SpaceX has announced it will be sending two people around the moon on a private voyage. The launch date is due in 2018. The flight will use the, currently untested, Falcon Heavy rocket. If SpaceX achieves this feat they will be the first agency- national or otherwise- in decades to run a manned lunar mission.
In their statement SpaceX confirmed the passengers — who know each other– have made a “significant” deposit. Musk has put the cost in the same bracket as Roscosmos’ shuttle service to the International Space Station, a cool $70m per person. Which means these adventurous millionaires or let’s be real, probably billionaires are actually getting a really great value, the ISS orbits 400km above Earth, while the moon is 384,400km away.

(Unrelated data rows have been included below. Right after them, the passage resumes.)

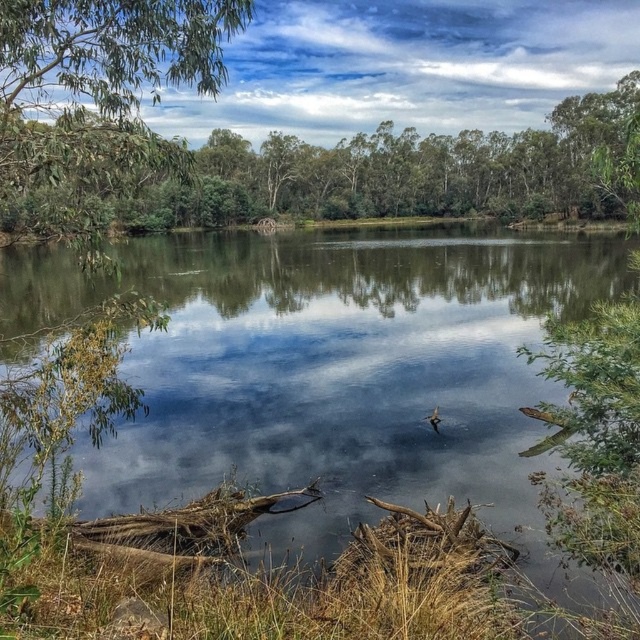 Does clear water at center lie in front of green leafy tree at upper left?

Yes, clear water at center is closer to the viewer.

How distant is clear water at center from green leafy tree at upper left?

clear water at center and green leafy tree at upper left are 45.93 feet apart.

Is point (403, 404) positioned behind point (58, 132)?

Yes, point (403, 404) is behind point (58, 132).

The height and width of the screenshot is (640, 640). I want to click on clear water at center, so click(333, 371). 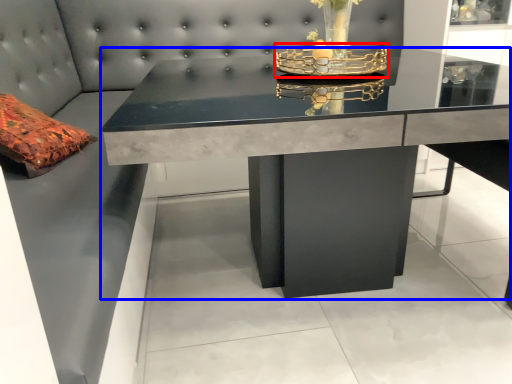 Question: Which point is further to the camera, candle holder (highlighted by a red box) or table (highlighted by a blue box)?

Choices:
 (A) candle holder
 (B) table

Answer: (A) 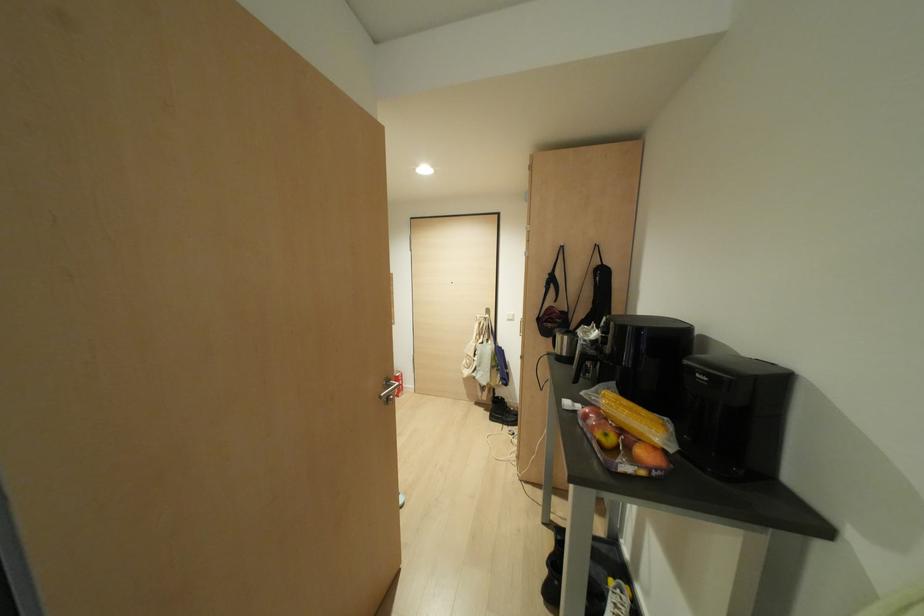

The two unknown passengers will have to pass a battery of health and fitness tests as lunar flight is no joke for our bodies. Some psychological preparation might be necessary if they end up stuck on the other side too. Musk said the spacecraft in question had a “quite high” success rate and that the passenger had “their eyes open” about the risks. If the missions is a success billionaires could be queuing up to board. Providing large amounts of capital for a technology that is a fraction of what we need for interstellar travel. Government funding for projects is up in the air.
SpaceX needed NASA
Rumblings of shifting NASA away from climate science and towards deep space may be a politically motivated move, however what is certain is the future of privatised space travel now the ball has started rolling. The Dragon spacecraft is the vehicle for the journey. NASA played a very important role in the development of the craft. The Commercial Crew Program provided most of the funding for the reuseable spacecraft; future iterations of which Musk hopes will ferry humans to Mars.
Encouraging privately chartered missions the frequency and effectiveness of spaceflight can be harnessed like never before. Elon Musk’s companies have a habit of utilising government funding and grants, to the ire of some. The disruptive tactics used in Musk’s businesses try to find ways to improve humanity, not just the bottom line.